Internet on the Dashboard: When Ethics is Impossible

What rationalizations does a computer company use to justify the development of a new dashboard device that is certain to cause accidents and take lives? The same ones, I suspect, that are employed by auto manufacturers to justify selling cars with the feature.

One rationalization is a variation on the “It’s not my fault!” excuse: nobody will force the public to buy the cars, and the feature isn’t dangerous unless it’s misused, so the car company isn’t culpable when people die. Another rationalization is, “If I don’t do it, someone else will,” a false justification but an accurate statement of fact. If the public wants something in their cars, they will buy cars from the first carmaker that provides it. And because corporations are required to make money, an ethical manufacturer that eschews this desired but dangerous feature for moral reasons only accomplishes one thing: fewer sales.

Just as researchers seem to have concluded that almost anything we do while driving makes us less competent drivers, just as the states are finally beginning to crack down on using cell phones and text-messaging behind the wheel, Ford and Audi are about to unveil models that include computer screens and internet access. Meanwhile, the New York Times reports, technology giants like Intel and Google see bringing the information superhighway onto the literal highway as the next gravy train. “This is irresponsible at best and pernicious at worst,” the Times story quotes Nicholas A. Ashford, a professor of technology and policy at the Massachusetts Institute of Technology, as saying. “Unfortunately and sadly, it is a continuation of the pursuit of profit over safety — for both drivers and pedestrians.”

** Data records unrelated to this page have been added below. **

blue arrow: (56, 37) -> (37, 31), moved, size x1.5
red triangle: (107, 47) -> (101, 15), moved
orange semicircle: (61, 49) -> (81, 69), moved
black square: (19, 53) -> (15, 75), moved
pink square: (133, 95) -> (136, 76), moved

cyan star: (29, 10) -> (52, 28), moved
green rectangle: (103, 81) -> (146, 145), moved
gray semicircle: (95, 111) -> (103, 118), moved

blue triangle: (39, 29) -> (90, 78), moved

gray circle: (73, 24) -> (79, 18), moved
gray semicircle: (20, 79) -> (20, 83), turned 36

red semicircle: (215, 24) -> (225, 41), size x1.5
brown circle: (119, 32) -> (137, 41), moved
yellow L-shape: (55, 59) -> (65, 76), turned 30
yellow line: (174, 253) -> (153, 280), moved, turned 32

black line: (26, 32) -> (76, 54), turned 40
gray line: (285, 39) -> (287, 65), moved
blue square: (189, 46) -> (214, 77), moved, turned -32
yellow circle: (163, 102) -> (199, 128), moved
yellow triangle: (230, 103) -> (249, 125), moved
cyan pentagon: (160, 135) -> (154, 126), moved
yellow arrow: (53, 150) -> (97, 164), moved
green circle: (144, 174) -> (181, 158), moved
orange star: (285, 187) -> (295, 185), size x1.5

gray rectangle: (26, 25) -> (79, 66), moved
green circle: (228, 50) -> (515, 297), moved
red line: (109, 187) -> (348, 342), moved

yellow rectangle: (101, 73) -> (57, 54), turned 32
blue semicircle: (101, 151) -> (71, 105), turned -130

Indeed it is. The existence of those rationalizations, however, and the fact that the technological innovation must be combined with user recklessness to make inevitable the fatal concoction, guarantee that there is no way, ever, that corporations dedicated to competing in the marketplace and making profit for shareholders will decide, “No, we shouldn’t do this. It isn’t necessary, and people will definitely die because of it. Nope, it’s just the wrong thing to do, no matter how much money we can make from it. Yes, we know it is 100% legal, and that the money we can make off of it might make the difference between us having a profitable year and one that is so bad our bonuses won’t buy an assorted jellies pack. Doesn’t matter. It’s wrong, and we won’t do it.”

Capitalism, in other words, demands an unethical result. That is not always true, as the far Left insists, but it is sometimes true, and this is one of those times. An ethical decision is literally impossible, given a corporation’s function. The best it can do is the pathetic warning Audi will have on its system:

“Please only use the online services when traffic conditions allow you to do so safely.”

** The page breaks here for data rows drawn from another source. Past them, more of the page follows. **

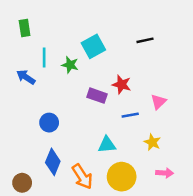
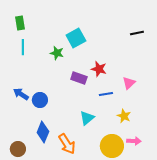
black line: (145, 40) -> (137, 33), moved
cyan line: (44, 57) -> (23, 47), moved
blue arrow: (26, 77) -> (21, 94), moved
cyan triangle: (107, 145) -> (87, 118), turned -35
yellow circle: (122, 177) -> (112, 146), moved

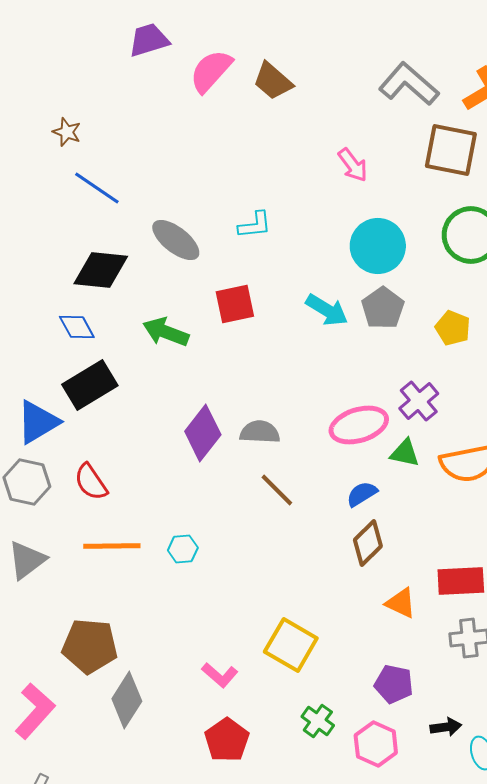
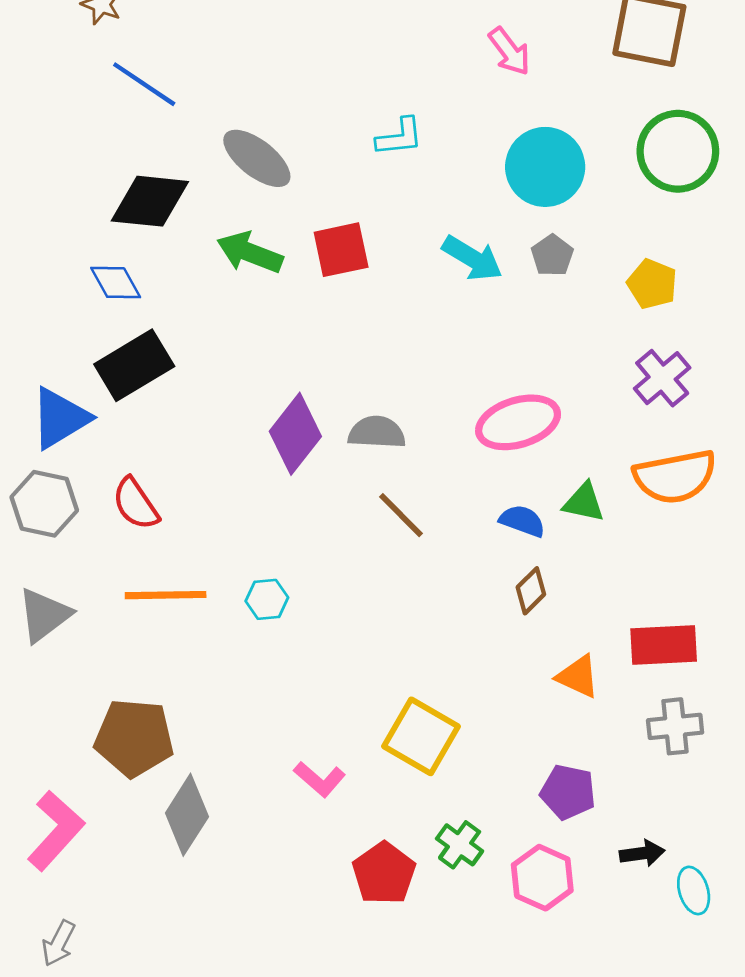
cyan L-shape: (255, 225) -> (400, 137), moved
gray pentagon: (383, 308) -> (552, 255), size x0.7
green arrow: (166, 332) -> (250, 253), moved
purple cross: (419, 401) -> (662, 378), moved
green triangle: (405, 453) -> (584, 502), moved
blue semicircle: (362, 494) -> (522, 521), turned 52
brown diamond: (368, 543) -> (531, 591), size x0.7
red pentagon: (227, 740) -> (384, 873), moved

Yeah, that will work. Conscience clear!

Let’s think about these systems and their victims the next time Glenn Beck or Marc Levin or the U.S. Chamber of Commerce is proclaiming the evils of free market regulation. Only regulation can stop this technology steamroller before it kills people. It’s very simple: just make it illegal to have computer screens on the dashboard, where drivers will be tempted to watch them. Who knows? Maybe the executives of Intel and Ford will be relieved. In the 1960s, automakers got together and begged Congress to mandate seatbelts in all cars. They knew the devices would save lives; they also knew that the public found them a nuisance. If one automaker had seatbelts in all models as an ethical obligation, the competitor that wanted to “give the public what it wants” (no seatbelts) would sell all the cars. The automakers couldn’t coordinate the installing of seatbelts in every car, for that would be illegal anti-competitive behavior. They couldn’t be ethical without a law. The same is true now, in the case of dashboard access to the internet.

Will it happen? I suspect a lot of people will die before it does. Those tech companies have a lot of money to lobby with, and even many of the liberal, anti-free market Senators and Representatives that Glenn Beck hates so much can be amazingly broad-minded when the campaign check is in the mail.

When ethics fails, law has to step in. We know that ethics can’t prevail in this situation. There is no excuse for the law not stepping in now.